• [ABOUT THIS EXERCISE] If a line of the material holds the string "chaleur", please copy it.

··· INFORMATION SHOWN

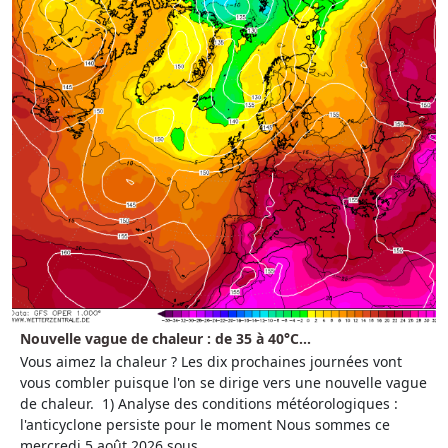
Nouvelle vague de chaleur : de 35 à 40°C...
Vous aimez la chaleur ? Les dix prochaines journées vont
vous combler puisque l'on se dirige vers une nouvelle vague
de chaleur. 1) Analyse des conditions météorologiques :
l'anticyclone persiste pour le moment Nous sommes ce
mercredi 5 août 2026 sous...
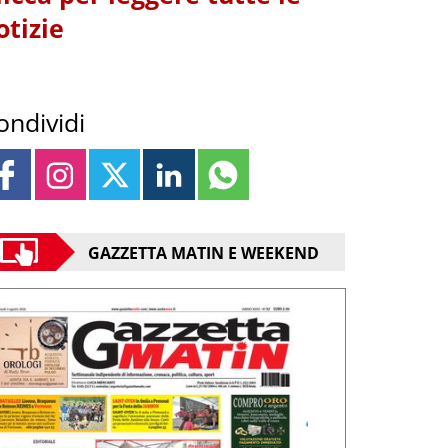
otizie
ondividi
GAZZETTA MATIN E WEEKEND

······

• [WRITTEN RESPONSE]
Nouvelle vague de chaleur : de 35 à 40°C...
Vous aimez la chaleur ? Les dix prochaines journées vont
de chaleur. 1) Analyse des conditions météorologiques :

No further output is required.